Any suggestions would be awesome.


----------



## phatch (Mar 29, 2002)

https://cheftalk.com/threads/advice-on-replacing-paper-recipes.90622/#post-547243

gives some earlier thoughts on the matter


----------



## cheflife0812 (May 8, 2021)

phatch said:


> https://cheftalk.com/threads/advice-on-replacing-paper-recipes.90622/#post-547243
> 
> gives some earlier thoughts on the matter


I had a quick look, it seems pretty outdated. There has to be newer methods and software by now. Got some good info from that thread though, thankyou for sharing.


----------



## phatch (Mar 29, 2002)

Evernote is still what i would recommend.


----------



## cheflife0812 (May 8, 2021)

phatch said:


> Evernote is still what i would recommend.


Awesome. Would you happen to be able to share a screen shot of how you set it up?


----------



## phatch (Mar 29, 2002)

I'm not a pro, but I'll talk through how i share cooking info with my family, probably tomorrow.


----------



## phatch (Mar 29, 2002)

Just for completeness, look at and compare the plans, there may be something you need from one of the paid tiers, but I think you can do what you want from the free tier.

https://evernote.com/compare-plans

Devices

Evernote runs on Apple, PC, Android, and even Linux--though Linux is a bit of a special case still. Chromebooks can run Android Apps so there is that path too.

Figure out your device plan. You can have each employee use a specific device, possibly their own, but you should be prepared for an employee who doesn't have a supported device. You could supply the devices for all of them, though I wouldn't let the devices leave the business.

Further, you could assign your devices by station as well. If you can fix the device in place and run power to it, so much the better. But if mounted to metal, it may interfere with the wifi connection. You'll have to experiment a bit if this is your plan.

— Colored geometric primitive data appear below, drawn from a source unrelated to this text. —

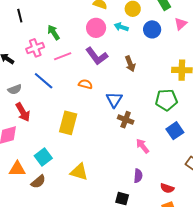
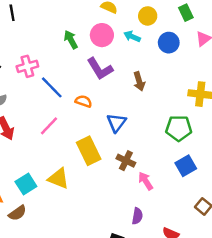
green arrow: (54, 32) -> (71, 40), moved
pink cross: (35, 48) -> (27, 66), moved
pink line: (63, 56) -> (49, 126), moved, turned -30
blue line: (44, 81) -> (52, 87), moved
brown cross: (126, 120) -> (126, 161), moved
yellow rectangle: (68, 123) -> (89, 151), moved, turned -45
yellow triangle: (79, 172) -> (58, 179), moved

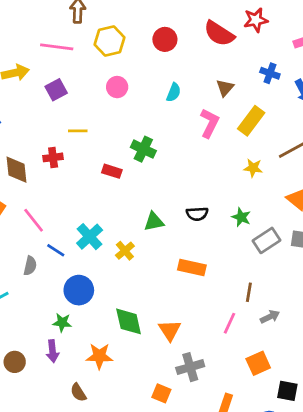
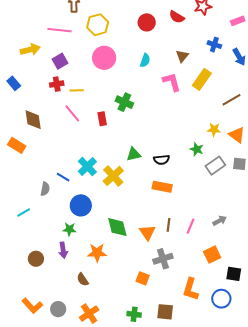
red semicircle: (219, 34) -> (177, 17), size x0.7
red circle: (165, 39) -> (147, 22), moved
pink circle: (117, 87) -> (104, 58), size x1.5
pink L-shape: (210, 123) -> (172, 82), turned -40
red cross: (53, 157) -> (57, 84), moved
yellow star: (253, 168) -> (214, 130), moved
red rectangle: (112, 171) -> (102, 119), turned 64
black semicircle: (197, 214) -> (162, 160), moved
pink line: (34, 220) -> (72, 113), moved
yellow cross: (125, 251) -> (113, 176), size x1.5
brown line: (249, 292) -> (168, 225), moved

Kitchens are hot, humid, wet, dirty. These are not good conditions for electronics. It's also a big hindrance to device security. If you're wearing gloves, you can't fingerprint ID. Similarly, condensation and steam may limit photo ID. Poking in a code will likely dirty the device. This leads me to conclude that you should set up the systems without security so they are easy to switch on and use as needed. But it increases your risk of theft of your devices.

Another security option to consider would be to use your wifi as a secure indicator. Basically, this setting has the device remain unlocked as long as it detects your wifi. You can also set this up by GPS areas and similar things as well. I'm an Android user and only know the Android details. I would suspect Apple could do the same. 
https://screenrant.com/android-smart-lock-unlocked-phone-trusted-places-explained/

If you turn devices off at night, you will have to manually unlock them every morning.

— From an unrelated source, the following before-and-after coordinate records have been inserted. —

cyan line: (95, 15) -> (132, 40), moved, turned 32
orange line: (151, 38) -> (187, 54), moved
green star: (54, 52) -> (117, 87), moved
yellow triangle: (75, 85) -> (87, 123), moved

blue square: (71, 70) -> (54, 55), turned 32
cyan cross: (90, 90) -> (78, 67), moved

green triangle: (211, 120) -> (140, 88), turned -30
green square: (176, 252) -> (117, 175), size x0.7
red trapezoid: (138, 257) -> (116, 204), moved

My kids have their own devices. I share the cooking notebook to them.

Accounts

Every user will need an account. An account requires an email address. Any email address should work. You can approach this in two primary ways.

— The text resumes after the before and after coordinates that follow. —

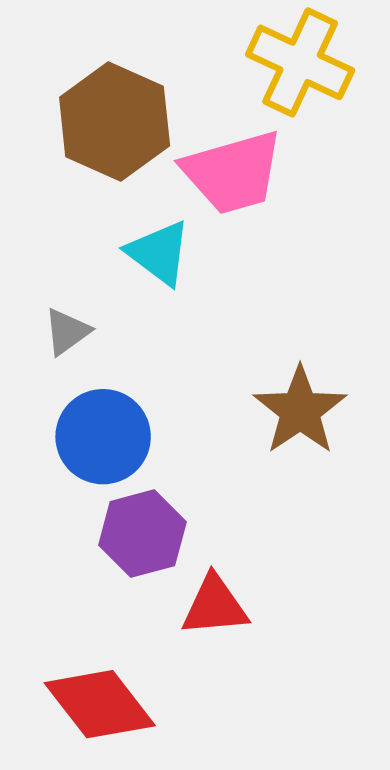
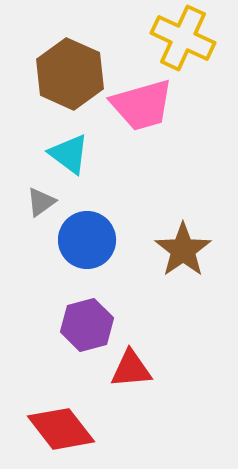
cyan triangle: (159, 253) -> (69, 154), moved
blue circle: (103, 437) -> (87, 240), moved

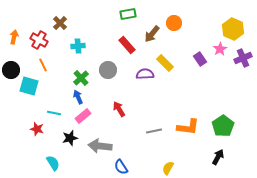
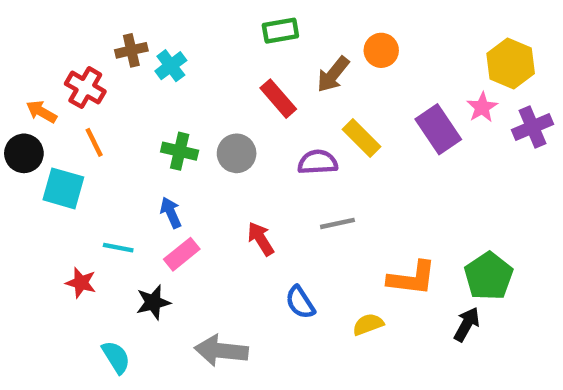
brown cross: (60, 23) -> (131, 50), turned 32
orange arrow: (14, 37) -> (41, 112), moved, turned -72
cyan cross: (78, 46) -> (171, 66), moved, turned -32
purple rectangle: (200, 59) -> (438, 129), size x1.5
green cross: (81, 78) -> (180, 151), moved, turned -35
gray line: (154, 131) -> (337, 223), moved
gray arrow: (100, 146) -> (221, 351), moved
black arrow: (218, 157) -> (467, 324), moved
blue semicircle: (121, 167) -> (300, 302), moved
yellow semicircle: (168, 168) -> (368, 324), moved, turned 40

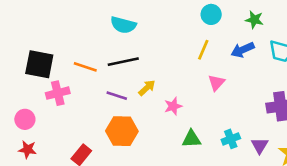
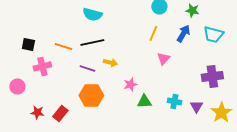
blue arrow: (243, 50) -> (183, 33), turned 144
black square: (39, 64) -> (28, 44), size x0.6
yellow arrow: (147, 88) -> (110, 62), turned 56
pink star: (173, 106) -> (130, 84), moved
cyan cross: (231, 139) -> (174, 101), turned 32
red star: (28, 149) -> (37, 112), moved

By device. This is only workable if you own and control the devices. In this approach, you'll tie the evernote account to the device. Label each device uniquely, but consistently. It would be simplest if the device name matched the email to some easily recognizable amount. Some of this will depend what email account names you are able to generate.

What's convenient here is that you don't have to manage sharing permissions as employees come and go.

But you will have the added expense and maintenance of the devices.

By employee. Here, the employee will use their device or your supplied device. I'd probably want employees assigned specific devices if I'm supplying devices. Otherwise, managing logins and accounts gets messy fast. You could also do this by station, but again, the account access gets messy unless you never have the devices screen lock or use the location smart lock talked about above.

If you're supplying devices and your employee knows the password and account name, I'd still change the password as employees leave, or maybe just prior to informing the employee that they are leaving.

Install Evernote

The app store from your device should have the Evernote app. You'll need a desktop version as one of your "free devices" as a couple of key features only work on the desktop version.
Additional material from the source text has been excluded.